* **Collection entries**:
= = =

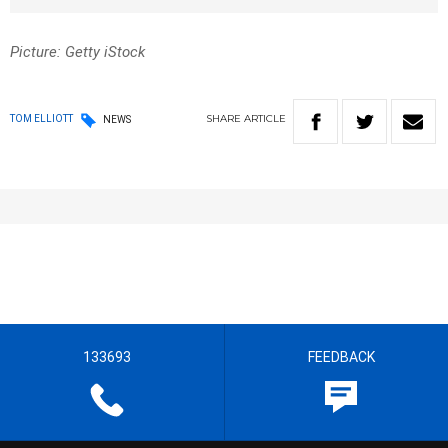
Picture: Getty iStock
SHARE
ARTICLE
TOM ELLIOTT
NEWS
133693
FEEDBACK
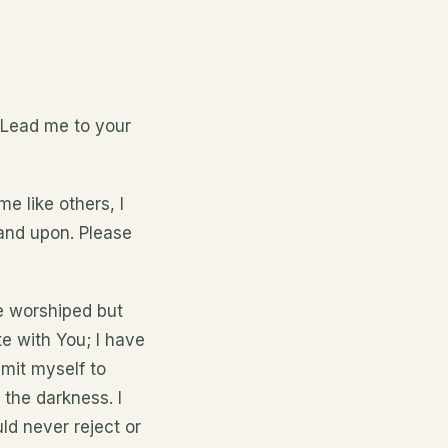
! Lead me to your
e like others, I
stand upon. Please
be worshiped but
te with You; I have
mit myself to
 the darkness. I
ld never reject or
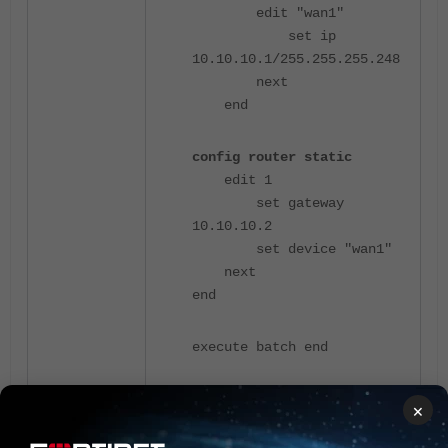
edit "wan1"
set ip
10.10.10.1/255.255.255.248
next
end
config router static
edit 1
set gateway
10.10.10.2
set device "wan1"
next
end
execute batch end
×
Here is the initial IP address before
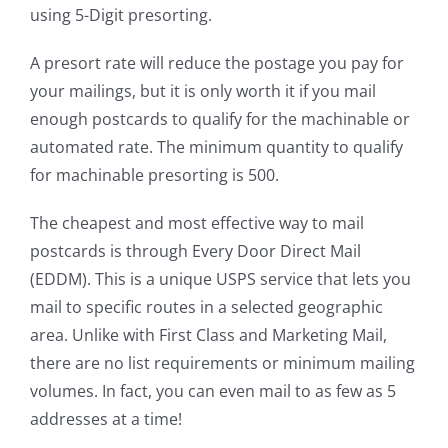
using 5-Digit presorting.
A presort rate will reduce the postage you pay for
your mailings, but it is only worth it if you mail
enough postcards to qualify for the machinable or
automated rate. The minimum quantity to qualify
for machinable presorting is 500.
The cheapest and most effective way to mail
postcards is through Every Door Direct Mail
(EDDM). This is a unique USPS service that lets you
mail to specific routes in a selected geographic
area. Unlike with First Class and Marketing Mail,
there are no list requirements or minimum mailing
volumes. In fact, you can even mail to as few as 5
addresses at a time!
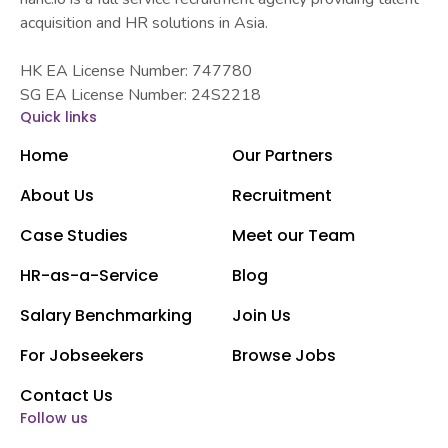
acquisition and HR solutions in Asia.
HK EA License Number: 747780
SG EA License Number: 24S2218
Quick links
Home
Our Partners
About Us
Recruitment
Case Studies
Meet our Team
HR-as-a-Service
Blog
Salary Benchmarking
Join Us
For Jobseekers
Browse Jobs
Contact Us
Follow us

= = =

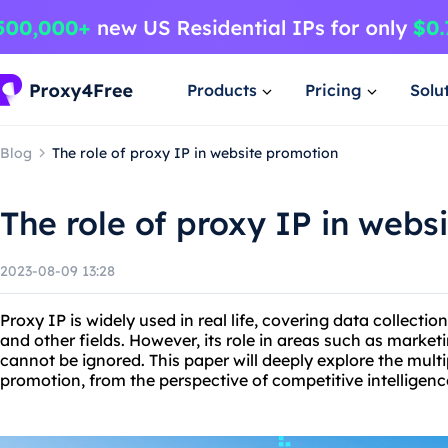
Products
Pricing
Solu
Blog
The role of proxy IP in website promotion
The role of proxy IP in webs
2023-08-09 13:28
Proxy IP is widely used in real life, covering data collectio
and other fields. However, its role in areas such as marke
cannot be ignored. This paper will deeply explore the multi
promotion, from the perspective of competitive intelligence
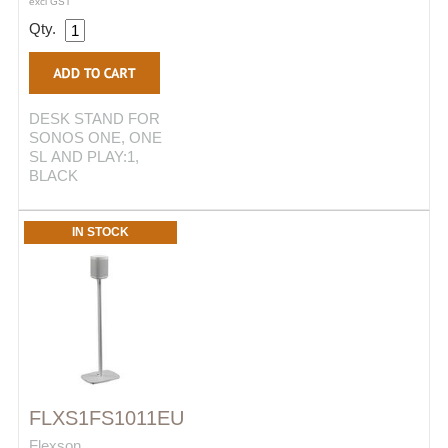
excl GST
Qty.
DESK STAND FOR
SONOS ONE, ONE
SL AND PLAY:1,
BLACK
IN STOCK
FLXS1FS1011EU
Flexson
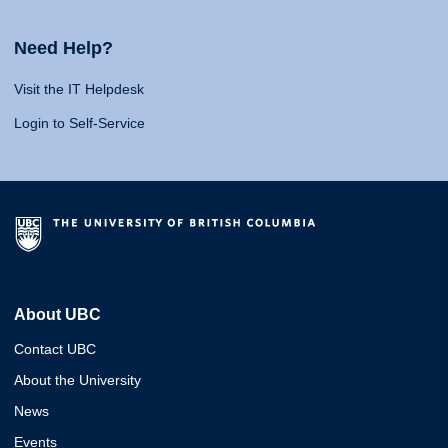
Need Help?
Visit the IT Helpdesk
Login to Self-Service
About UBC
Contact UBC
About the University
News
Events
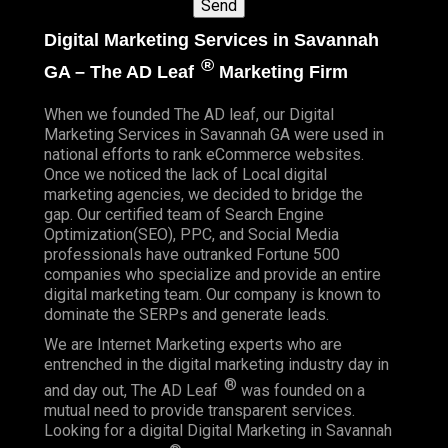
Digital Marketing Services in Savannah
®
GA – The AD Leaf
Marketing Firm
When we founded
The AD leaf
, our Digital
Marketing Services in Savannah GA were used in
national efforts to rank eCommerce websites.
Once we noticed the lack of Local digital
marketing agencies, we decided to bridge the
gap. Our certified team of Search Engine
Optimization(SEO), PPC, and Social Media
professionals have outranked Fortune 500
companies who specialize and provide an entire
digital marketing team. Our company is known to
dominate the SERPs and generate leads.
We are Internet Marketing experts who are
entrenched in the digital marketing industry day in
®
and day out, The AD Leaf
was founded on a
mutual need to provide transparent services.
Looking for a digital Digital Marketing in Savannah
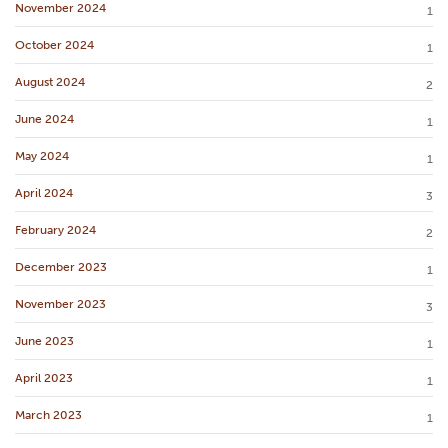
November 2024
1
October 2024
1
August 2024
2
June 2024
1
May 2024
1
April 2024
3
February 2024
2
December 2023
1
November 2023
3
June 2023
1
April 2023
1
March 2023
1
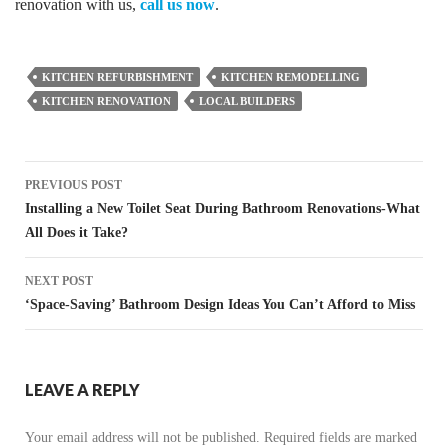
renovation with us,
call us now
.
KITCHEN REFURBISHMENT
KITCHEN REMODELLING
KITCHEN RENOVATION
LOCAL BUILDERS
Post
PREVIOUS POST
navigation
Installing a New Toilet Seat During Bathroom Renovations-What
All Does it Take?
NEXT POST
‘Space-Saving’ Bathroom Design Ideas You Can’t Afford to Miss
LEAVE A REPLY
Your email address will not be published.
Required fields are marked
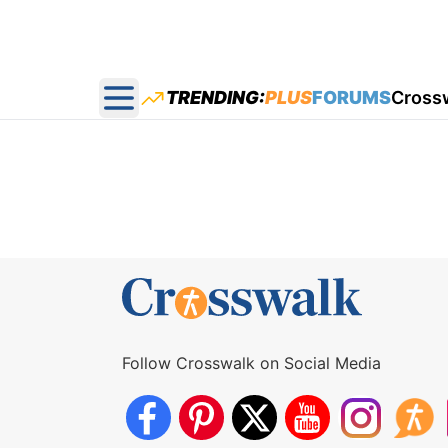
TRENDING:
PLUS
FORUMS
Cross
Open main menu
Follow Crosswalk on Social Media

= = =

In the records above, find the line with "Picture: Getty iStock". Print exactly from there through the line with "enough postcards to", minus the pictures.

* **FINISHED EXERCISE**:
Picture: Getty iStock
SHARE
ARTICLE
TOM ELLIOTT
NEWS
133693
FEEDBACK
! Lead me to your
e like others, I
stand upon. Please
be worshiped but
te with You; I have
mit myself to
 the darkness. I
ld never reject or
edit "wan1"
set ip
10.10.10.1/255.255.255.248
next
end
config router static
edit 1
set gateway
10.10.10.2
set device "wan1"
next
end
execute batch end
×
Here is the initial IP address before
using 5-Digit presorting.
A presort rate will reduce the postage you pay for
your mailings, but it is only worth it if you mail
enough postcards to qualify for the machinable or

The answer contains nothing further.